When Alexis excuses herself and goes to bed for the night I realize how long the four of us have been sitting there, just being with each other. I'd been too lost in my own thoughts to pay attention to time. Now that she’s out of the room I feel like I can take a deeper breath, as though when she'd been in here with us she’d taken up more than her share of oxygen.
I know it's just my idiot self letting her get to me though.
"She's going to destroy us if we're not careful," Crax says as he takes a swig from a bottle of beer that I hadn't even noticed him get.
I am off my game to say the least, so I just mumble my agreement. My mind slips back to the talk Zard had with me in the car as I look at my older brother. I had idolized him as a kid, wanted what he had, and when he left I was happy at first since I thought it would mean that I got more of our father's attention, and I was right, just not in the way I wanted.
A shudder rippled through me at the memory of my first beating. It was the day after Crax had called to say he wasn't coming home, that he was going to be a college student. At first Rumple had been calm, seemed to accept the news with grace. Little did I know the storm was brewing inside him. The rain of fists and slaps and kicks came later.
He apologized to me after the first time.
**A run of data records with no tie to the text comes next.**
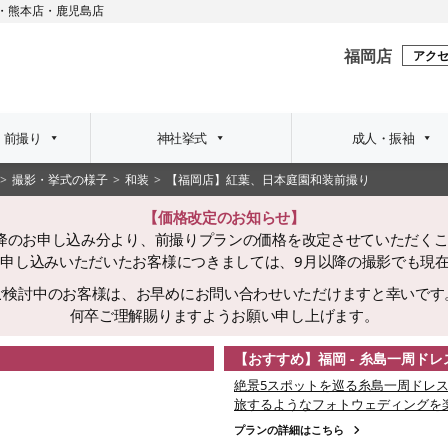
・
熊本店
・
鹿児島店
福岡店
アク
・前撮り
神社挙式
成人・振袖
撮影・挙式の様子
和装
【福岡店】紅葉、日本庭園和装前撮り
【価格改定のお知らせ】
日以降のお申し込み分より、前撮りプランの価格を改定させていただく
でにお申し込みいただいたお客様につきましては、9月以降の撮影でも現
ご検討中のお客様は、お早めにお問い合わせいただけますと幸いです
何卒ご理解賜りますようお願い申し上げます。
【おすすめ】福岡 - 糸島一周ド
絶景5スポットを巡る糸島一周ドレス
旅するようなフォトウェディングを
プランの詳細はこちら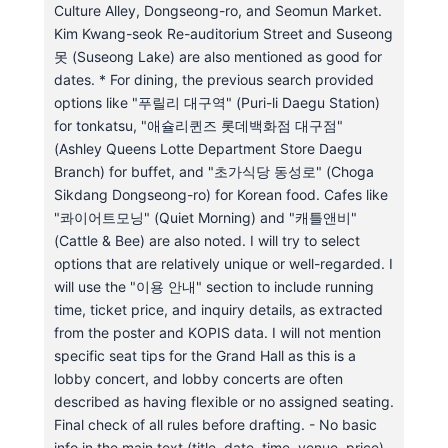
Culture Alley, Dongseong-ro, and Seomun Market.
Kim Kwang-seok Re-auditorium Street and Suseong
못 (Suseong Lake) are also mentioned as good for
dates. * For dining, the previous search provided
options like "푸릴리 대구역" (Puri-li Daegu Station)
for tonkatsu, "애슐리퀸즈 롯데백화점 대구점"
(Ashley Queens Lotte Department Store Daegu
Branch) for buffet, and "초가식당 동성로" (Choga
Sikdang Dongseong-ro) for Korean food. Cafes like
"콰이어트모닝" (Quiet Morning) and "캐틀앤비"
(Cattle & Bee) are also noted. I will try to select
options that are relatively unique or well-regarded. I
will use the "이용 안내" section to include running
time, ticket price, and inquiry details, as extracted
from the poster and KOPIS data. I will not mention
specific seat tips for the Grand Hall as this is a
lobby concert, and lobby concerts are often
described as having flexible or no assigned seating.
Final check of all rules before drafting. - No basic
info in the main text (title, date, time, venue, price) -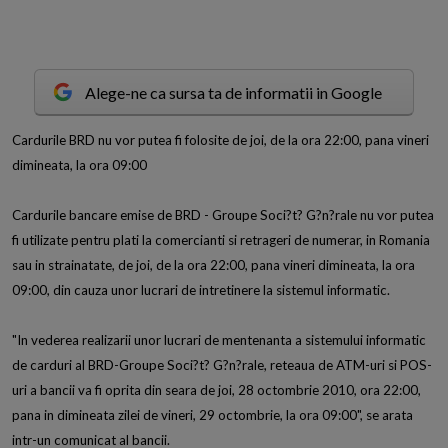
Alege-ne ca sursa ta de informatii in Google
C
ardurile BRD nu vor putea fi folosite de joi, de la ora 22:00, pana vineri
dimineata, la ora 09:00
Cardurile bancare emise de BRD - Groupe Soci?t? G?n?rale nu vor putea
fi utilizate pentru plati la comercianti si retrageri de numerar, in Romania
sau in strainatate, de joi, de la ora 22:00, pana vineri dimineata, la ora
09:00, din cauza unor lucrari de intretinere la sistemul informatic.
"In vederea realizarii unor lucrari de mentenanta a sistemului informatic
de carduri al BRD-Groupe Soci?t? G?n?rale, reteaua de ATM-uri si POS-
uri a bancii va fi oprita din seara de joi, 28 octombrie 2010, ora 22:00,
pana in dimineata zilei de vineri, 29 octombrie, la ora 09:00", se arata
intr-un comunicat al bancii.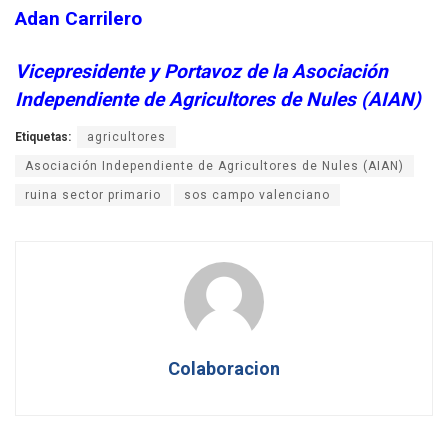
Adan Carrilero
Vicepresidente y Portavoz de la Asociación
Independiente de Agricultores de Nules (AIAN)
Etiquetas:
agricultores
Asociación Independiente de Agricultores de Nules (AIAN)
ruina sector primario
sos campo valenciano
Colaboracion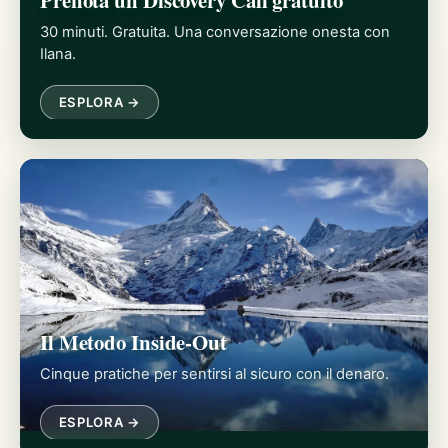
Prenota un Discovery Call gratuito
30 minuti. Gratuita. Una conversazione onesta con
Ilana.
ESPLORA →
Il Metodo Inside-Out
Cinque pratiche per sentirsi al sicuro con il denaro.
ESPLORA →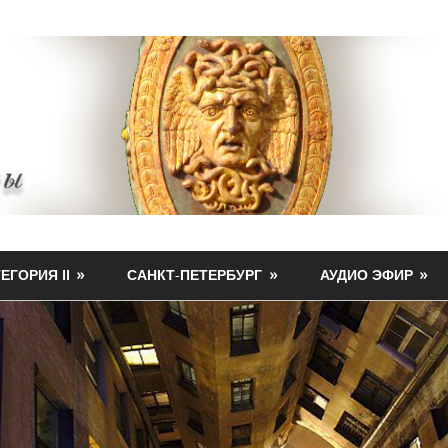
ЕГОРИЯ II
САНКТ-ПЕТЕРБУРГ
АУДИО ЭФИР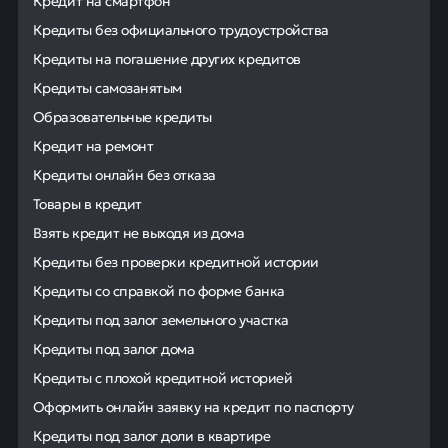
Кредит на смартфон
Кредиты без официального трудоустройства
Кредиты на погашение других кредитов
Кредиты самозанятым
Образовательные кредиты
Кредит на ремонт
Кредиты онлайн без отказа
Товары в кредит
Взять кредит не выходя из дома
Кредиты без проверки кредитной истории
Кредиты со справкой по форме банка
Кредиты под залог земельного участка
Кредиты под залог дома
Кредиты с плохой кредитной историей
Оформить онлайн заявку на кредит по паспорту
Кредиты под залог доли в квартире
I think seeing the bruises and cuts on his son's face had surprised him. It happened again though, and again and again, until I lost track of how often he unleashed his anger on me. He learned to only mark me where my clothes would hide it and moved on from using his hands and feet to using his belt or whatever was within easy reach.
Just the thought of Alexis seeing some of the scars covering my body made me want to walk out of the room and never come back. I don't though. Instead, I say, "I'm sorry."
Crax and Zard both turn to look at me.
"What?" Crax asks while Zard nods me on, clearly knowing where I'm going before I do.